Through the use of multiple docker-compose.yml files, one can create:

An env_file called settings.env which has all generalized settings.
An env_file called dev.env which has dev-specific settings.
An env_file called prod.env which has production-specific settings.
An env_file called nz.env which will define variables to flip all gifs by 180-degrees to counteract the fact that New Zealanders are upside down.

At the end of the day, the filenames, segregation, and environmental variable values are for you to use and define within your own ecosystem.

But that’s getting ahead of ourselves. Just know that you can place whatever environmental variables you want in these files as you create production-specific env_files which may not get used today, but will be utilized when you move into production.

Volumes

Within Docker everything within a container that is not stored in volumes is temporary. This means that if we launch a new container using any given static Docker image, we can manipulate multiple aspects of system configuration, data, file placement, etc, without a concern on changing our stable static environment. If something ever breaks, we simply kill the container, launch a new container based off the same image, and we’re back to our familiar static and stable state. However, if we ever want to persist data, storing this valuable data within Docker volumes ensures that the data is accessible across container restarts.
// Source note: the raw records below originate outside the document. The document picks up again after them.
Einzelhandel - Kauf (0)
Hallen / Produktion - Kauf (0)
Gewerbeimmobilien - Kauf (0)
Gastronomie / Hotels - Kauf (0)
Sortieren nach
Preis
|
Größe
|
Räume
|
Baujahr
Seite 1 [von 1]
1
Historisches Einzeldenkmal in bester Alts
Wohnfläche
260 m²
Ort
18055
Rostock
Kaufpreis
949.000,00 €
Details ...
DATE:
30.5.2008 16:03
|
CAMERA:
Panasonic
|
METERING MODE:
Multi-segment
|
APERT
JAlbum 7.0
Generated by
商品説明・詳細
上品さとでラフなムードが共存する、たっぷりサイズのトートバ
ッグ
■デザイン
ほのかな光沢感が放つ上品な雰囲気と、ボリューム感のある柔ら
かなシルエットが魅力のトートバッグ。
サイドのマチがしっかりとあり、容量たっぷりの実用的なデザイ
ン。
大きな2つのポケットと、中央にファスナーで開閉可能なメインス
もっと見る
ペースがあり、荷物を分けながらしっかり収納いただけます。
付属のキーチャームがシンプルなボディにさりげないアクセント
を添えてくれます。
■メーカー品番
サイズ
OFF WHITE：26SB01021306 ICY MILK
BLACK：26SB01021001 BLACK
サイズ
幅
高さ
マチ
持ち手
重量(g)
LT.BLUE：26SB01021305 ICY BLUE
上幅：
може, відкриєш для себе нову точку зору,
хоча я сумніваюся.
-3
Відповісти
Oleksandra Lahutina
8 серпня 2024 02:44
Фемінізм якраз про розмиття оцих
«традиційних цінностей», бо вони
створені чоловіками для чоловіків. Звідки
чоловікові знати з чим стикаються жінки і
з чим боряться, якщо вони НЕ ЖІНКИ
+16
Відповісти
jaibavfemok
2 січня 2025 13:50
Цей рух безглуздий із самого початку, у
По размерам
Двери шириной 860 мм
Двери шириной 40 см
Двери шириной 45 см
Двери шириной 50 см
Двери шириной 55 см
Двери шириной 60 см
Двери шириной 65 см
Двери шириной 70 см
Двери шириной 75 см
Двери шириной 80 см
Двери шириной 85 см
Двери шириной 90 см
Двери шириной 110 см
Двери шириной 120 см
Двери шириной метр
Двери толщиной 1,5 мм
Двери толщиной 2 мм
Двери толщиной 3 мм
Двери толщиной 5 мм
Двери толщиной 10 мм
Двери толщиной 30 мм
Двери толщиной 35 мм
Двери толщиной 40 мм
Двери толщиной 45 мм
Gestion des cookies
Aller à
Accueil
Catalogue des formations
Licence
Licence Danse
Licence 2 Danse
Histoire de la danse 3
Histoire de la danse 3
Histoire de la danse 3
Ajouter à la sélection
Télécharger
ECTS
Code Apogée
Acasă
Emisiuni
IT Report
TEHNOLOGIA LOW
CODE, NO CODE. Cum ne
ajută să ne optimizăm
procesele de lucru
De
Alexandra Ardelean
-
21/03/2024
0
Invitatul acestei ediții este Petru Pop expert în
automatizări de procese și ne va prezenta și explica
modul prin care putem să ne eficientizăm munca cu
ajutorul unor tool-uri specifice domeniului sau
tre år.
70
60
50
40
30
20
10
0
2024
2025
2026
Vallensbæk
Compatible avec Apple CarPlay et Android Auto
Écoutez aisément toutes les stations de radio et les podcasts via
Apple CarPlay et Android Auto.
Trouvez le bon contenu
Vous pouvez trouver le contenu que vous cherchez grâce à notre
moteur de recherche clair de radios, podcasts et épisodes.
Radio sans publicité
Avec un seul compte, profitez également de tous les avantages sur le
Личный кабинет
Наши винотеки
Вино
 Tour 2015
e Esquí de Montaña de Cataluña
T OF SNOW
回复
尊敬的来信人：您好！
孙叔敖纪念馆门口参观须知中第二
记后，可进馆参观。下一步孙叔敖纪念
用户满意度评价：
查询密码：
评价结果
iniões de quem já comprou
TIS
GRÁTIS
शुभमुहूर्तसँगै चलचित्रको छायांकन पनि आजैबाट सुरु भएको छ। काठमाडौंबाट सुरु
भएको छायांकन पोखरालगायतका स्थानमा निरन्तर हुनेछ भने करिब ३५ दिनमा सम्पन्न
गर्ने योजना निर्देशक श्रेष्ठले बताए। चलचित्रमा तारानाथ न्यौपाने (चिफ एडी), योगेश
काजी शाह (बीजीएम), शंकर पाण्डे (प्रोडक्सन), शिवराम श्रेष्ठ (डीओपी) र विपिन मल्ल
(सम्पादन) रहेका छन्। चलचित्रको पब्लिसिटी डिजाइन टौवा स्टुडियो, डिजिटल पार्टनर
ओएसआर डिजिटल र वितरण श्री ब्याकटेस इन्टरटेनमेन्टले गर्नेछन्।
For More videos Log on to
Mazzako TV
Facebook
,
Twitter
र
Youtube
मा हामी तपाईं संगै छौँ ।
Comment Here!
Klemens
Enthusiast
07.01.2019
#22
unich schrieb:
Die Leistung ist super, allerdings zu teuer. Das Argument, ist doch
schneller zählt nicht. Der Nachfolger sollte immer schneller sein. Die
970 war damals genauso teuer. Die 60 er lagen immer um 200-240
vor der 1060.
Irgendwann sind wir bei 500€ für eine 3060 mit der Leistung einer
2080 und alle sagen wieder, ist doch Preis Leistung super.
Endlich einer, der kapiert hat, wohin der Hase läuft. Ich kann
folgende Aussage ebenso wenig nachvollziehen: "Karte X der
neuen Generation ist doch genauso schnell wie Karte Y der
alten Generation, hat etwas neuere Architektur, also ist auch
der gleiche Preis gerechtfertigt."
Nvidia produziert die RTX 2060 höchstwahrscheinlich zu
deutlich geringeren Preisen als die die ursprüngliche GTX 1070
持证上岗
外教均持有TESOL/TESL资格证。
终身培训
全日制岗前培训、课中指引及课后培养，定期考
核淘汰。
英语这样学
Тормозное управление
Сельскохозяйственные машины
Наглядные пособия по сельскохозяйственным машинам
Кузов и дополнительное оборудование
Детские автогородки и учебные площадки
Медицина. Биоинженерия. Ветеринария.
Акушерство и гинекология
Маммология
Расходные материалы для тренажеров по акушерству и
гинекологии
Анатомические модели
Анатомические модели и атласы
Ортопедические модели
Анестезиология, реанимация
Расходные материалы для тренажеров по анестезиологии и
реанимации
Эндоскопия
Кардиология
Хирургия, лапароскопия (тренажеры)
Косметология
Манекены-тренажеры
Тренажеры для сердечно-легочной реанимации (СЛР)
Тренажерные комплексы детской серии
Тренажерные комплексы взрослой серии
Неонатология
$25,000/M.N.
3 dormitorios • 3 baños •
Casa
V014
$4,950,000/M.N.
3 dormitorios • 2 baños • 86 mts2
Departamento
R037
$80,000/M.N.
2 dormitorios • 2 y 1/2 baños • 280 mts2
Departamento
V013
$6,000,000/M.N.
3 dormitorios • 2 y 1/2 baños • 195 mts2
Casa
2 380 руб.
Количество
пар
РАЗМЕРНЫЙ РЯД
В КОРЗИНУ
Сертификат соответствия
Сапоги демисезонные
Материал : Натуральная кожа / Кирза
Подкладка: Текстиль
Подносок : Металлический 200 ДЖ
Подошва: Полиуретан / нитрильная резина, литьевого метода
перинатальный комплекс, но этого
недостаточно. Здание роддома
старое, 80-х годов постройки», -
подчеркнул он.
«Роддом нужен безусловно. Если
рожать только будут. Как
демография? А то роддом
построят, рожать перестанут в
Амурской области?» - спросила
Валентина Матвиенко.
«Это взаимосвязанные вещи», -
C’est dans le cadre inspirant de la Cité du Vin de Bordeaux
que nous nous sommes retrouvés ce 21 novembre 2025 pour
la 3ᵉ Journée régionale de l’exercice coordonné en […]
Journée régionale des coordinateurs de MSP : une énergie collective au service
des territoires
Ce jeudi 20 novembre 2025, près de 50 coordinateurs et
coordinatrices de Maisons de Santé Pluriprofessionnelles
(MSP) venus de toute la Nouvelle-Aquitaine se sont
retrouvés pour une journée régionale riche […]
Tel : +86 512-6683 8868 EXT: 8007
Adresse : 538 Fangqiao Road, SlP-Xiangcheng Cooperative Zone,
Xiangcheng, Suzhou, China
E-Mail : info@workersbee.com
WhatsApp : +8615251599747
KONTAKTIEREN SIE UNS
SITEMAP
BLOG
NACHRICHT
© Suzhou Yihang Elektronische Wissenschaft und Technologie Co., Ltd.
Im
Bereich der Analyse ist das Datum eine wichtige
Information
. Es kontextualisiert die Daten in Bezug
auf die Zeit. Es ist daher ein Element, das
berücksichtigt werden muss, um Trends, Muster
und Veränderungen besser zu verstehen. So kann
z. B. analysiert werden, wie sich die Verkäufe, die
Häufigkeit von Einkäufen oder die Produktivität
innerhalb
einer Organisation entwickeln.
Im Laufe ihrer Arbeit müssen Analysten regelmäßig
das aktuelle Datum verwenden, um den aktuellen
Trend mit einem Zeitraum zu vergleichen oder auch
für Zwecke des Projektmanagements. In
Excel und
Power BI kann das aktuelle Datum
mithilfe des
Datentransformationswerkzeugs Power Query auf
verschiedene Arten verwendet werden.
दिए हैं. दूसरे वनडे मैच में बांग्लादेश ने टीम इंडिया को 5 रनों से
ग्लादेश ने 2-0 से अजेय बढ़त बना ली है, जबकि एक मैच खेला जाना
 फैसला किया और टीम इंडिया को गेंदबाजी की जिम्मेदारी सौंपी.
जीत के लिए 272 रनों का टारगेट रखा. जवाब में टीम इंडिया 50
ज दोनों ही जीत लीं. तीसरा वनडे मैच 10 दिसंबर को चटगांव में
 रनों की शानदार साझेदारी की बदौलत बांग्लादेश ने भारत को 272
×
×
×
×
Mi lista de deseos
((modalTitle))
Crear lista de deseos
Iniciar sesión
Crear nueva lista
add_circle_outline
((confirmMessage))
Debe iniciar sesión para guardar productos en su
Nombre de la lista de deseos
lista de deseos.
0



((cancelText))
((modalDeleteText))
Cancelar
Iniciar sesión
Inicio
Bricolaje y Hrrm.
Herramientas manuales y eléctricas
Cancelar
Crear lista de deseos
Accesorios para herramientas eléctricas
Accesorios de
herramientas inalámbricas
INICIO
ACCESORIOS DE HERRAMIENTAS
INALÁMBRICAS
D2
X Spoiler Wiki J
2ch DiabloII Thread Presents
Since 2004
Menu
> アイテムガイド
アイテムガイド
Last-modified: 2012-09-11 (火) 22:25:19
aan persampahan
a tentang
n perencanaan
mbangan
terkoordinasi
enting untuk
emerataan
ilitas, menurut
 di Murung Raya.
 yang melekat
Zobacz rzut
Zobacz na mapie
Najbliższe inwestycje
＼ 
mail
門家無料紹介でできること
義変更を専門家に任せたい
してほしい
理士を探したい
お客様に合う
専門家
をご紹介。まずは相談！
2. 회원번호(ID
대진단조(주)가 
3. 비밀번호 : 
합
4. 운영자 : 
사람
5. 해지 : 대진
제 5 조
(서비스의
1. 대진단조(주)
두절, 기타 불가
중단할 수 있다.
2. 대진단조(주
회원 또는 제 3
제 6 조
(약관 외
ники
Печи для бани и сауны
The above statement probably makes up about 90% of my love for Docker (image layer caching probably makes up a majority of the remaining 10%).

What my declaration of love means is that while a container is running: it is your pet. It does what you ask of it (unless it’s a cat) and it will live with you by your side crunching on the code you fed it. But once your pet has finished processing the provided code, it will vanish into the ether and you can replace it like you would cattle.

This methodology is a perfect fit for short-lived microservice workers. However, if you want to persist data, or provide configuration files to the worker microservices, you’ll want to use volumes.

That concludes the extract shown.